[WHAT TO DO] Give every line from the entries that contains "Admin".

[SOURCE RECORDS]
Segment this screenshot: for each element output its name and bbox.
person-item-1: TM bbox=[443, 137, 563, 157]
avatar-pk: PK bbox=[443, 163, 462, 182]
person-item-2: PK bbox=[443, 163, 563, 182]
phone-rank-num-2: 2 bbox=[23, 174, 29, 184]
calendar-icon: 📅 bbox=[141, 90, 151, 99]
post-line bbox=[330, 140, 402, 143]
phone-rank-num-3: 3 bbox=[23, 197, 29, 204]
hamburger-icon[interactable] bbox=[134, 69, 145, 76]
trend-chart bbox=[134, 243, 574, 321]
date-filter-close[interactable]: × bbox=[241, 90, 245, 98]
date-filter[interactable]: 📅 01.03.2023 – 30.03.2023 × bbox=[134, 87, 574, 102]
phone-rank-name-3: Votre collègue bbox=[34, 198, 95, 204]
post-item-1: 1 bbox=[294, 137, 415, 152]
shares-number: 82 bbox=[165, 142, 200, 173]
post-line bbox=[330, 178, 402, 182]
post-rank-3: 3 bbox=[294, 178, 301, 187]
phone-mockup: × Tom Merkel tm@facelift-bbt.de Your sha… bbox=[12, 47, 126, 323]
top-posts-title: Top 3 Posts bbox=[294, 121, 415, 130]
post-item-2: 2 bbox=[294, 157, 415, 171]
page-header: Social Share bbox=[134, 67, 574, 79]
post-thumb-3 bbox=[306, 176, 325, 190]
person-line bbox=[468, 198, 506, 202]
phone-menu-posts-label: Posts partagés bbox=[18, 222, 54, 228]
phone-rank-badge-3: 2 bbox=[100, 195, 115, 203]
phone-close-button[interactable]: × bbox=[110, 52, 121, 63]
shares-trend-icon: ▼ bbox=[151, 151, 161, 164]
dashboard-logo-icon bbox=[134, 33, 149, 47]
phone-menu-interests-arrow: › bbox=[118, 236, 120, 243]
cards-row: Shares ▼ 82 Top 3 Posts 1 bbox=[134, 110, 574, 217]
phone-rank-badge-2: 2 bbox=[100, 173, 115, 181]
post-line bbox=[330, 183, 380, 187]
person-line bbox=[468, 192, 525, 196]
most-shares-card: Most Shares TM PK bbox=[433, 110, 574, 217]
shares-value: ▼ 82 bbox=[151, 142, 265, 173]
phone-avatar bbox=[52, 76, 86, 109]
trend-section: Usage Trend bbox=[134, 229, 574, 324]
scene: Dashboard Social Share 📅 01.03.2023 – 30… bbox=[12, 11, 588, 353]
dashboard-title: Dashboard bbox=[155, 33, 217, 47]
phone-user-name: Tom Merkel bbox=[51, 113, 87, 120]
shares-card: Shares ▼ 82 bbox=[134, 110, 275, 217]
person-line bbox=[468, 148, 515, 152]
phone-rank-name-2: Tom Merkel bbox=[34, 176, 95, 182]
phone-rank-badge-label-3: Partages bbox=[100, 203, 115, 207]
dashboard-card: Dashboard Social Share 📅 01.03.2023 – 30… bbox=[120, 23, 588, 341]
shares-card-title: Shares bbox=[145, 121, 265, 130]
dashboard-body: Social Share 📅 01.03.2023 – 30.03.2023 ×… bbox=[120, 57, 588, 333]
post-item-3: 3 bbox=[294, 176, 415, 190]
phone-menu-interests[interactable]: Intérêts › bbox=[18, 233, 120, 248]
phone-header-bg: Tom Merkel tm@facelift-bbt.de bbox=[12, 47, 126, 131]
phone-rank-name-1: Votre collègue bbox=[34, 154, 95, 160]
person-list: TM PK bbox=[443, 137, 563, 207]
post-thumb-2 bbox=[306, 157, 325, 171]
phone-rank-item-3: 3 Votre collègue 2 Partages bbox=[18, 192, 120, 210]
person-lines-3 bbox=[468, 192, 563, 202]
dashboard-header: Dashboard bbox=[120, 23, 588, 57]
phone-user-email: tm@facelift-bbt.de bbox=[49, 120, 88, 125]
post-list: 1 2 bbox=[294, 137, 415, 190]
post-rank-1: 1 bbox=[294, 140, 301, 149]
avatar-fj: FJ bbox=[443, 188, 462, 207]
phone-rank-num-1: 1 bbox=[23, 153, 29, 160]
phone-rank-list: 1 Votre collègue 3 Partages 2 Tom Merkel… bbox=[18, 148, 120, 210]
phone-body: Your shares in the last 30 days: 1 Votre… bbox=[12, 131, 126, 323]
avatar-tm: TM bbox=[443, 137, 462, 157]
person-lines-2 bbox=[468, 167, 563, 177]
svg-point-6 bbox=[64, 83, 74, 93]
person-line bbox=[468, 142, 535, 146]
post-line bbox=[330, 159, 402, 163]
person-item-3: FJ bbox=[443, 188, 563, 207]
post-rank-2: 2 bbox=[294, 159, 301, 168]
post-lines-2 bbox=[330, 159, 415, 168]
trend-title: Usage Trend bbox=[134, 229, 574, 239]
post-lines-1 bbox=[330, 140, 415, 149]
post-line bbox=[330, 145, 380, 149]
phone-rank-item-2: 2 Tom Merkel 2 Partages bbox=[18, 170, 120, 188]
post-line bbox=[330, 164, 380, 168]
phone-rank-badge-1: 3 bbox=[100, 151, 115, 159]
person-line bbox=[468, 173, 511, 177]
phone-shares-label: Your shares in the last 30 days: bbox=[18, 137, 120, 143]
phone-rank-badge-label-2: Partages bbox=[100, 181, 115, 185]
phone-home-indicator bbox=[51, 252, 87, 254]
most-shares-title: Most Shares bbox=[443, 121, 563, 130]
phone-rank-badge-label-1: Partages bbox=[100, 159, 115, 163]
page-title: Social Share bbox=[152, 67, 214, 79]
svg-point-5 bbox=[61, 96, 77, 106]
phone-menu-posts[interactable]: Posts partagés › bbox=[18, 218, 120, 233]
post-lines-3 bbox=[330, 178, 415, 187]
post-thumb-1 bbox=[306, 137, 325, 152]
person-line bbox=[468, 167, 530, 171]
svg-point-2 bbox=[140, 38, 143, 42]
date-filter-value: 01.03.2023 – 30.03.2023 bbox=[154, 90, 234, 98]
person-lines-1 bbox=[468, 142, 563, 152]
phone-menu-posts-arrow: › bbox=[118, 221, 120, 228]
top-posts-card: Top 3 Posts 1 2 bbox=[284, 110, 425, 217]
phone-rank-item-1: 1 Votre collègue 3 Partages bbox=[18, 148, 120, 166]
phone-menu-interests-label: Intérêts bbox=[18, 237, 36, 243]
...
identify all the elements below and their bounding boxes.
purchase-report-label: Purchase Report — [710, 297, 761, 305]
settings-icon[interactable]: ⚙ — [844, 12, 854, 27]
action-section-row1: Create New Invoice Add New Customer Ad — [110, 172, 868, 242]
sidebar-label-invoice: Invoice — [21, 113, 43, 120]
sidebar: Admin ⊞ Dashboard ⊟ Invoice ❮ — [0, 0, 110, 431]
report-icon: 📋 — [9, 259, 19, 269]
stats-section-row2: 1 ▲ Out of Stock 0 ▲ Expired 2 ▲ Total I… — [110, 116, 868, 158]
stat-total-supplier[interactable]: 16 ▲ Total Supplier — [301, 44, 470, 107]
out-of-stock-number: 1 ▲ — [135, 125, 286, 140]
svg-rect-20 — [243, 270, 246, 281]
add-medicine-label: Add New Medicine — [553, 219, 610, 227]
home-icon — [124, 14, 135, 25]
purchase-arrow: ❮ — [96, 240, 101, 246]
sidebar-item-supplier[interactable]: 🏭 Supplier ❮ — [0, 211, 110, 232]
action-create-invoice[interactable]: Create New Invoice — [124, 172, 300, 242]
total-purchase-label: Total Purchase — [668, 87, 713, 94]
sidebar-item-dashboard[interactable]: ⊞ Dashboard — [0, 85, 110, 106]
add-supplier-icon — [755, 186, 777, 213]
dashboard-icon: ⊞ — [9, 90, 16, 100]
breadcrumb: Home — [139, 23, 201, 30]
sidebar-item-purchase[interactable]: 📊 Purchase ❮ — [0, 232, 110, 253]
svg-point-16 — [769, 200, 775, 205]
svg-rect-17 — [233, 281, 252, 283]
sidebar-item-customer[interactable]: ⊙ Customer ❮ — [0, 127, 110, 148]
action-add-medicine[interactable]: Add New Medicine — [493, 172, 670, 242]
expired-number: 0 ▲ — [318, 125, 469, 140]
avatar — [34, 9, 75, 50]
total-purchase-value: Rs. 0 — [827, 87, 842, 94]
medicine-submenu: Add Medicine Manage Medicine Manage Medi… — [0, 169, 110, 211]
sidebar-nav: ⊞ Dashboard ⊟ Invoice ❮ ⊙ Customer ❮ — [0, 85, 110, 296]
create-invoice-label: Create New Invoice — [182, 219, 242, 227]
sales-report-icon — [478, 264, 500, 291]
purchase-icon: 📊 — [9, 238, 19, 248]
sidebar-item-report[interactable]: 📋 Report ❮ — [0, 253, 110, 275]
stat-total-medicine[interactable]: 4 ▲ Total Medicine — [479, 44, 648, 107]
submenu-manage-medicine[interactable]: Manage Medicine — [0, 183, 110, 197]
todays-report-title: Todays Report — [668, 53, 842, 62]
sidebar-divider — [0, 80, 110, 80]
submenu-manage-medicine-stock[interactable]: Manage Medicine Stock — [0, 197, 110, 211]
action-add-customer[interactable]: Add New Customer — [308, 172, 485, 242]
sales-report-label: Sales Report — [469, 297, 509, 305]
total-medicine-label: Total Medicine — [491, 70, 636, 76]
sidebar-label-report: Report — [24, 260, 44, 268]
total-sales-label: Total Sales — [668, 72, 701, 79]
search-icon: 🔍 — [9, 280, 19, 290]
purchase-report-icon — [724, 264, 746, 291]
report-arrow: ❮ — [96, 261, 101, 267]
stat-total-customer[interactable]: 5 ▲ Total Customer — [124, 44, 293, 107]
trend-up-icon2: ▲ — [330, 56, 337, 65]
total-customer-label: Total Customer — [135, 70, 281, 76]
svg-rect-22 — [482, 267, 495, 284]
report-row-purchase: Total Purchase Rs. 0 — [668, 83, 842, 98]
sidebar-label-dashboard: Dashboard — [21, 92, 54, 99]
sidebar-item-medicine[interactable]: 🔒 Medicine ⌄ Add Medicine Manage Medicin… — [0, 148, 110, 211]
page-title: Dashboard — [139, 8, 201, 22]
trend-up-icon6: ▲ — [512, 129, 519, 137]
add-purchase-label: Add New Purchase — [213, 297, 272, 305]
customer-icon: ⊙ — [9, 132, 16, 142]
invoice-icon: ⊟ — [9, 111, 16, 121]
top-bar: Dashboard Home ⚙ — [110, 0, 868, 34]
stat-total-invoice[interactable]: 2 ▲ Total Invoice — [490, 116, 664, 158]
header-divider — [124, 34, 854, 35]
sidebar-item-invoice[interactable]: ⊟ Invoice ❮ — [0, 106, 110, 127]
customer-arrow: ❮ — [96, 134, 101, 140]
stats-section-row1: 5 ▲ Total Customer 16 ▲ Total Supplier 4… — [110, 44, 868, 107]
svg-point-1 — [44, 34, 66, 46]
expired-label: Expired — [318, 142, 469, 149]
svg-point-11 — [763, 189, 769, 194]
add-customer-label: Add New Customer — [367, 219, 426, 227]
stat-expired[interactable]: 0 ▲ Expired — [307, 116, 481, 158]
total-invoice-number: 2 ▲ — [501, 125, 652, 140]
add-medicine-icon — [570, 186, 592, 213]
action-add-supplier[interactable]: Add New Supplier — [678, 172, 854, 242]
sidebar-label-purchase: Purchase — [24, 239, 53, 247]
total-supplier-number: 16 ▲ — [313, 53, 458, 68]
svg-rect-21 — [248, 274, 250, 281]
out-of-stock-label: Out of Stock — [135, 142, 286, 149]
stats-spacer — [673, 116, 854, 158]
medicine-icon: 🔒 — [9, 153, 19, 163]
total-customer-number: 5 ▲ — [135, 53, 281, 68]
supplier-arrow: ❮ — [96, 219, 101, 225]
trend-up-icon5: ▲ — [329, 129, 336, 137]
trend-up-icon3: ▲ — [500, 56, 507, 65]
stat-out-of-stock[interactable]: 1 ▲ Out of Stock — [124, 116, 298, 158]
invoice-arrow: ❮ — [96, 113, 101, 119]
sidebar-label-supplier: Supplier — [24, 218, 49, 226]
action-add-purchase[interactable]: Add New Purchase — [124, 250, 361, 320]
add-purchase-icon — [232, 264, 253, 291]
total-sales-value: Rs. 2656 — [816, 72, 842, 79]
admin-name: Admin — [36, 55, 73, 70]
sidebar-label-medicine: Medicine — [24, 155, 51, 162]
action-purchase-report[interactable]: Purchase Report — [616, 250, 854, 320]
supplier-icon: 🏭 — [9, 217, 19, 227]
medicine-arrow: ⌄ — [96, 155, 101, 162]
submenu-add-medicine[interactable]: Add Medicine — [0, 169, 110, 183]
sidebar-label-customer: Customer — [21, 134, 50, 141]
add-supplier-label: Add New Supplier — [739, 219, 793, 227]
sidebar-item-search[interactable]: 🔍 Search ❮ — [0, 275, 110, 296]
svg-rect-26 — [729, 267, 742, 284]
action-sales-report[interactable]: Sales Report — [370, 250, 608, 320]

[RESPONSE AREA]
sidebar: Admin ⊞ Dashboard ⊟ Invoice ❮ — [0, 0, 110, 431]
admin-name: Admin — [36, 55, 73, 70]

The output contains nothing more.